Along Haifa's Jaffa Street, just south of the row of fast-food and shawarma restaurants for which the city is famous, lie two cemeteries widely known as the final burial places of British soldiers who were killed in the pre-state Mandate during both world wars.
Historically, Haifa became the most important city during British rule in Palestine after World War I. Its main seats of power in the country were located in the northern coastal city.
But few know that one of the cemeteries on Jaffa Street is actually a memorial site to honor Indian fighters whose ashes were scattered in a river back in their homeland. Even fewer are aware that those who liberated Haifa from the yoke of Ottoman rule in September 1918 were Indian horsemen who overran Turkish positions armed with spears and swords.
In contrast to Haifans, the Indian military annually marks "Haifa Day," the day in which the Ottomans were ousted from the city. This year, however, the state made amends. On Wednesday, ceremonies were held to recognize the anniversary of the battle that put an end to 400 years of Turkish suzerainty over the city with an impressive memorial attended by Indian diplomats, Haifa municipal officials, the defense minister's adviser Amos Gilad and foreign military attaches.
Yigal Greiber, a member of the Haifa Historical Society, told how the British Empire recruited Indians, who were subjects of colonialism, to the armed forces to fight in World War I. These warriors were dedicated and courageous on the battlefield.
"Haifa was a secondary target for the British army," Greiber said. "The main target was Nazareth, and from there, Damascus. But on September 22, the British received an errant reconnaissance report which indicated that the Turks were quitting Haifa. The British then made preparations to enter the city. In the Balad al-Sheikh region [today known as Nesher] the British came under heavy fire."
After the British regrouped, the commander of its forces decided to send an elite unit comprising Indian horsemen. The three platoons were tasked with attacking the Turkish positions on the flanks and overrunning their artillery guns placed in the center of Mount Carmel.

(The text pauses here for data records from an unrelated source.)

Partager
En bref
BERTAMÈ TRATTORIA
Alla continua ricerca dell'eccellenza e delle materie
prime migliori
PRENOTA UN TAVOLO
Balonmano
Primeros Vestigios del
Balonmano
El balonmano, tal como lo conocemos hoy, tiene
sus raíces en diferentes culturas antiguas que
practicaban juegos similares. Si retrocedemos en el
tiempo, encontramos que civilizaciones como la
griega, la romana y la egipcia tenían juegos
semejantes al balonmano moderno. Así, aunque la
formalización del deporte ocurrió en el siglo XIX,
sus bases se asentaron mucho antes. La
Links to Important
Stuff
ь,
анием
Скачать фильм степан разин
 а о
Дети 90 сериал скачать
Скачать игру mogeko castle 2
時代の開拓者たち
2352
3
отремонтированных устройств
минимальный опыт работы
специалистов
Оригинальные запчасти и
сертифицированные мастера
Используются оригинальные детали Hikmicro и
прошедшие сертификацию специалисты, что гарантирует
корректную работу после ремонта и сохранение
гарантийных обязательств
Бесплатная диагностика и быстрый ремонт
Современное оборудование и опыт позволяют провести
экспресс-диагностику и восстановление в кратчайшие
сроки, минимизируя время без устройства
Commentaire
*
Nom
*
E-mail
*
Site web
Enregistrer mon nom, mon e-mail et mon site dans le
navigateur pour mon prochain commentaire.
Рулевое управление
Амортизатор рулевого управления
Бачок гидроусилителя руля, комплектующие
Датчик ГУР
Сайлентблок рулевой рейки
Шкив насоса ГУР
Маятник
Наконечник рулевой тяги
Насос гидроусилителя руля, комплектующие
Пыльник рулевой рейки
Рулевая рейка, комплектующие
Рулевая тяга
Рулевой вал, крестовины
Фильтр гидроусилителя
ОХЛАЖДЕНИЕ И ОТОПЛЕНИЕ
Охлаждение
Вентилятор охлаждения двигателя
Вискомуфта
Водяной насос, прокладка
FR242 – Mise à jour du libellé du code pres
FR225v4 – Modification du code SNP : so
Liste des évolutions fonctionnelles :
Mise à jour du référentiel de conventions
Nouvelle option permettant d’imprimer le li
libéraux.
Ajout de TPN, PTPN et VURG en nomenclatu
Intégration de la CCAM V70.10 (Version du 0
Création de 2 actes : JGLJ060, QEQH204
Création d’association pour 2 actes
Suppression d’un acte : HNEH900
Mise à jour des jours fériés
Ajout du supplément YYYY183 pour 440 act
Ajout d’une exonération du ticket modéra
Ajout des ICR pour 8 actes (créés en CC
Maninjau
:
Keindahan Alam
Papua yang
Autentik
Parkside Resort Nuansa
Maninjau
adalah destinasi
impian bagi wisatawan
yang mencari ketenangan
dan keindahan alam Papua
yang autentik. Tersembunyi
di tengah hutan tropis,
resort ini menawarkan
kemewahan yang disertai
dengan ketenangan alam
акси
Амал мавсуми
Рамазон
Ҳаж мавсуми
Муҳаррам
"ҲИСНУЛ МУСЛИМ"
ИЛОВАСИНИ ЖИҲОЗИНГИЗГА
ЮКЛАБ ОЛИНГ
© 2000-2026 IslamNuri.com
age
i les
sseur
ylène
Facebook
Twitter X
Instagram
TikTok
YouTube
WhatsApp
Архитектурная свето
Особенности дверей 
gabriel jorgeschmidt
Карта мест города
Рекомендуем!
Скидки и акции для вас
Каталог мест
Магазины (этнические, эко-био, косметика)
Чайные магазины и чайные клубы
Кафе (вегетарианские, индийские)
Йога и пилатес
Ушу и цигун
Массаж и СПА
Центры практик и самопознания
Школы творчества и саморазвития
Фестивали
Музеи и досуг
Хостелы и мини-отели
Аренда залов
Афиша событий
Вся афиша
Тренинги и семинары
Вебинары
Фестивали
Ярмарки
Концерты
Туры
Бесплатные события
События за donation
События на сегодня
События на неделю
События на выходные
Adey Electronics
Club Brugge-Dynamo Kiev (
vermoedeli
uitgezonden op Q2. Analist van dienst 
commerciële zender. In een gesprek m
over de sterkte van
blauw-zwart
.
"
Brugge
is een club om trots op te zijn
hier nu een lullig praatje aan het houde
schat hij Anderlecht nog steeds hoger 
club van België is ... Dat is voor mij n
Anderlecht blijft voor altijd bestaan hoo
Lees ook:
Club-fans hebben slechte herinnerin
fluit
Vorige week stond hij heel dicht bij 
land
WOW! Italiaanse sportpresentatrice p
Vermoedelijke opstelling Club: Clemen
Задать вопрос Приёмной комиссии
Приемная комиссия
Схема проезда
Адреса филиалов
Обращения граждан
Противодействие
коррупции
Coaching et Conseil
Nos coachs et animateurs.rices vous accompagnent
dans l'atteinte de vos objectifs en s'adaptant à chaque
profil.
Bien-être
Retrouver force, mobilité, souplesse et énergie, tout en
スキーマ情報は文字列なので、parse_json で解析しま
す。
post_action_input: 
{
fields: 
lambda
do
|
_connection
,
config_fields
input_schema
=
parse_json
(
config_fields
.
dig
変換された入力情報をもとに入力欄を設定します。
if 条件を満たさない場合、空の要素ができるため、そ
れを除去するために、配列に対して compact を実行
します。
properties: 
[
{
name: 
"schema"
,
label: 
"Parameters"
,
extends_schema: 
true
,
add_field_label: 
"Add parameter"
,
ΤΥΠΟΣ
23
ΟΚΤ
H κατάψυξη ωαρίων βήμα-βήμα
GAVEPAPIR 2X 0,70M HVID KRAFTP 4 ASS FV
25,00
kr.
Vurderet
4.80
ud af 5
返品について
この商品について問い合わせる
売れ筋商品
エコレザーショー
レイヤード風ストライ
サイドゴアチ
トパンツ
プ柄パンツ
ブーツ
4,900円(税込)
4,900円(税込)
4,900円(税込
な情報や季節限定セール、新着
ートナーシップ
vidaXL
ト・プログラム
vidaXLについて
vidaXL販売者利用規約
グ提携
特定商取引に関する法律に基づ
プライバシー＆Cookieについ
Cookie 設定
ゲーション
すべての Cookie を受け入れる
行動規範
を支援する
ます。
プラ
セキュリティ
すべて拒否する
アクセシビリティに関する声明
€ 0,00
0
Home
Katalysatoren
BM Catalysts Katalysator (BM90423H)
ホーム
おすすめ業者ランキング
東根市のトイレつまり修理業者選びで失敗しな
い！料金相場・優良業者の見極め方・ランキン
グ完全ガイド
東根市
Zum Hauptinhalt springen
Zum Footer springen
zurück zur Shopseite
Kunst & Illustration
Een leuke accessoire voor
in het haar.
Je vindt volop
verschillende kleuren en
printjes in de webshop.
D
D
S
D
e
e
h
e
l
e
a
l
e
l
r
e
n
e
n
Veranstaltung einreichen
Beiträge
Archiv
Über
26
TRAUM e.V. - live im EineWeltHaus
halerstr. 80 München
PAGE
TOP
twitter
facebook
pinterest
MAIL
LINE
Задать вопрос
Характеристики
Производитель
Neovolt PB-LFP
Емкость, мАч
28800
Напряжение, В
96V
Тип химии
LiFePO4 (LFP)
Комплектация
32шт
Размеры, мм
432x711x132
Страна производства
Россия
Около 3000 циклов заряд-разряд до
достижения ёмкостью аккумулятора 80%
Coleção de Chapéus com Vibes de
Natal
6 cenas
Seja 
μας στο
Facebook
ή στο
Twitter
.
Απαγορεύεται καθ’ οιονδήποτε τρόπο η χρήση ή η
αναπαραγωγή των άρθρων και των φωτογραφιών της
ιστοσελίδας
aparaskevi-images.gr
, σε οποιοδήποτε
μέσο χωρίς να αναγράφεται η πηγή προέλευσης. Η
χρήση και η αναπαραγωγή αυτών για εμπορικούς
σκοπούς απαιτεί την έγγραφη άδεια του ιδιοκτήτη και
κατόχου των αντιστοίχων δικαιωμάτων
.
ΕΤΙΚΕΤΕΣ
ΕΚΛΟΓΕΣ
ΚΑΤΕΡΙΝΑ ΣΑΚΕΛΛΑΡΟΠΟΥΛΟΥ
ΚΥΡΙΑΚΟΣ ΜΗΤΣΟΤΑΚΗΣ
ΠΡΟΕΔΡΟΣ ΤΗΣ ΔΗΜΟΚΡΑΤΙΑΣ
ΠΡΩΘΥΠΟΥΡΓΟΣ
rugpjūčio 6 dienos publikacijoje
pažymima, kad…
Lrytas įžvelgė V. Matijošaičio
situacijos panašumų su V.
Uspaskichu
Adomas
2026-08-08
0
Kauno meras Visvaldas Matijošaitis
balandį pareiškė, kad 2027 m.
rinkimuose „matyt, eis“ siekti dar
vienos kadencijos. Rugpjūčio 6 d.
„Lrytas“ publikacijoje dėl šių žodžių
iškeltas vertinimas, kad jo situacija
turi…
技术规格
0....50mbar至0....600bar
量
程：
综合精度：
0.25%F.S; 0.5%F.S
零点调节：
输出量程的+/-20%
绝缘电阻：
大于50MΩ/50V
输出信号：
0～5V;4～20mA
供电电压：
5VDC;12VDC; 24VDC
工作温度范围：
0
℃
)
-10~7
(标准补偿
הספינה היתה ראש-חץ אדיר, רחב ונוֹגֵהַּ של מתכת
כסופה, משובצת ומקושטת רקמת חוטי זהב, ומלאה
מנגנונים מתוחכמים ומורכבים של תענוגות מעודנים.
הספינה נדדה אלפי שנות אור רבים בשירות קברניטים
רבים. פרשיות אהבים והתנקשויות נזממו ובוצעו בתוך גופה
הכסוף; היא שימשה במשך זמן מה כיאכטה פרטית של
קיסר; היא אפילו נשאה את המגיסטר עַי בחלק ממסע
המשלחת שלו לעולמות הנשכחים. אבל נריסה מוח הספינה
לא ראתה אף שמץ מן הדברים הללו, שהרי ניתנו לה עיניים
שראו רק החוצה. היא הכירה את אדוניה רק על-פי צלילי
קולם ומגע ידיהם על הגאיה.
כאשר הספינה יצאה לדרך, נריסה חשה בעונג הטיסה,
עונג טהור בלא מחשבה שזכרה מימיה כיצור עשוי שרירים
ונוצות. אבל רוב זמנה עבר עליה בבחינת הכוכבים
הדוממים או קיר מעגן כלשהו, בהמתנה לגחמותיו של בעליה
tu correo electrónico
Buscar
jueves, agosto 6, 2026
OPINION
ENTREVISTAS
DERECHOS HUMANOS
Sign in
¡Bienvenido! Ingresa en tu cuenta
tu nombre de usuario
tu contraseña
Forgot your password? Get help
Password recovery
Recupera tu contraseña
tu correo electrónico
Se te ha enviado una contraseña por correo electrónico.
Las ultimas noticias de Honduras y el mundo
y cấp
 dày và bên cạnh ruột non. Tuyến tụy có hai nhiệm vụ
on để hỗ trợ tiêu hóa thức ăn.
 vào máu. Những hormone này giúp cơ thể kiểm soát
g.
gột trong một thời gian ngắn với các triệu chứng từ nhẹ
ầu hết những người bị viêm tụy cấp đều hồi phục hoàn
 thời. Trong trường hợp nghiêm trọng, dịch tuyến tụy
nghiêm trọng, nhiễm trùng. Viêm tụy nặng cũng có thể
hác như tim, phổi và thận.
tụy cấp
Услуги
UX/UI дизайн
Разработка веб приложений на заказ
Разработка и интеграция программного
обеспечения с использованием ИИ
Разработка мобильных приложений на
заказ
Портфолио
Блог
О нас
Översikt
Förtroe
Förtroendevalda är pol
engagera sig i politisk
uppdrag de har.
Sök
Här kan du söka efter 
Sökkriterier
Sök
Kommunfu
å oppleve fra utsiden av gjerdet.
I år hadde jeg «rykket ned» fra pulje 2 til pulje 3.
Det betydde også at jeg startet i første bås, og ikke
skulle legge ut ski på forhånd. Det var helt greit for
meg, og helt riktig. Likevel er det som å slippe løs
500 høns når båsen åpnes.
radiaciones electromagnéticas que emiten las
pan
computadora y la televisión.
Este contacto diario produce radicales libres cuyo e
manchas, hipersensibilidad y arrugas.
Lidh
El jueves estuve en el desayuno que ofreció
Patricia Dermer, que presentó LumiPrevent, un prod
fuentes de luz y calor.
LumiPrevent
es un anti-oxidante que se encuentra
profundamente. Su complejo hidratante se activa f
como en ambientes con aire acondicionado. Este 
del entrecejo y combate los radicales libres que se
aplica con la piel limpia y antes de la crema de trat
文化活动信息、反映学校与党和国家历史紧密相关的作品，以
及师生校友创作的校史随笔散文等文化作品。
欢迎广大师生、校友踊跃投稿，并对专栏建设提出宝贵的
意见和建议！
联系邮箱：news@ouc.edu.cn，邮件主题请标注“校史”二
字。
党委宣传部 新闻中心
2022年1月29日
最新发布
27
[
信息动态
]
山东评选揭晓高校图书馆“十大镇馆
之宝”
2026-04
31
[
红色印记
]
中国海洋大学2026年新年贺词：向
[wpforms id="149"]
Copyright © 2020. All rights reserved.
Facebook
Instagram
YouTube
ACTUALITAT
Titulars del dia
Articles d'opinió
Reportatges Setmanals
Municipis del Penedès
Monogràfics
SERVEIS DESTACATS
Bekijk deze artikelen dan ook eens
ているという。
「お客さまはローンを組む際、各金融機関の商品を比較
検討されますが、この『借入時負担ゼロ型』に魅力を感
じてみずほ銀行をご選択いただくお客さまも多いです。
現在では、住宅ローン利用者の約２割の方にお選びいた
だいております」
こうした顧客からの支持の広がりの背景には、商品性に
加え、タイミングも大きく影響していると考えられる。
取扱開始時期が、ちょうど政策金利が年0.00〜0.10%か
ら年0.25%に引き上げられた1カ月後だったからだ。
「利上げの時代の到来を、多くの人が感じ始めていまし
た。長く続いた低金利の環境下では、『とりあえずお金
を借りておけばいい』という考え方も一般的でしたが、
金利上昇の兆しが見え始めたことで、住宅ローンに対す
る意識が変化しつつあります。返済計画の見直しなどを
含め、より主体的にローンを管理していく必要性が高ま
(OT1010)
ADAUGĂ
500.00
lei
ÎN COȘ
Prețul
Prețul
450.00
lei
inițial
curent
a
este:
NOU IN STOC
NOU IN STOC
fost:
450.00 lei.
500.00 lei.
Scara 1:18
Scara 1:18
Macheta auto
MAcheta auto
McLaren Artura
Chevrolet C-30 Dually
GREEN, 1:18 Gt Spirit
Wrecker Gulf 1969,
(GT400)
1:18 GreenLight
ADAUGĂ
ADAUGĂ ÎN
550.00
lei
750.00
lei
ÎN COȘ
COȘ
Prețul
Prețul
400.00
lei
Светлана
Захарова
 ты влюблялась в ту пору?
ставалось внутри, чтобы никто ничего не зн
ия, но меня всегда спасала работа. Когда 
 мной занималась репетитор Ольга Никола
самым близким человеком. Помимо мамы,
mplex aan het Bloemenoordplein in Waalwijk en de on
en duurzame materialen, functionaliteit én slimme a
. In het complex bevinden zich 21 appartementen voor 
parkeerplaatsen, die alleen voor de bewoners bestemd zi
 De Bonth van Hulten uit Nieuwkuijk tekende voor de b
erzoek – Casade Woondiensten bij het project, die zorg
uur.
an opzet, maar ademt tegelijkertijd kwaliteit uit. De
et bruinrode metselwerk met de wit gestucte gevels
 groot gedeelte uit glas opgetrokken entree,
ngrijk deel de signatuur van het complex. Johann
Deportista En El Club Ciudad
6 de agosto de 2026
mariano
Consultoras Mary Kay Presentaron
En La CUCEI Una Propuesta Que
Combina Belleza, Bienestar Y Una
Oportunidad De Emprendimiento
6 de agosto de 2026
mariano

One of the commanders of the force was Colonel Takur Dalpat Singh, who was killed at the start of the battle and has been recognized by the Indian armed forces as "hero of Haifa." His deputy, Bahadur Aman Singh Jodha, took control and defeated the Turks.
The ceremony on Wednesday was attended by Colonel M.S. Jodha, the grandson of the man who went on to lead the horsemen. Jodha and the remainder of the Indian delegation toured the city and visited areas in which his grandfather fought.
The Indian ambassador to Israel, Navtej Sarna, noted in his speech that the soldiers fought valiantly for the British while they were engaged in a struggle against the British for independence.
Shlomo Gilboa, a member of the Haifa city council, said that few in the city are aware of the history and the municipality would officially mark the occasion annually.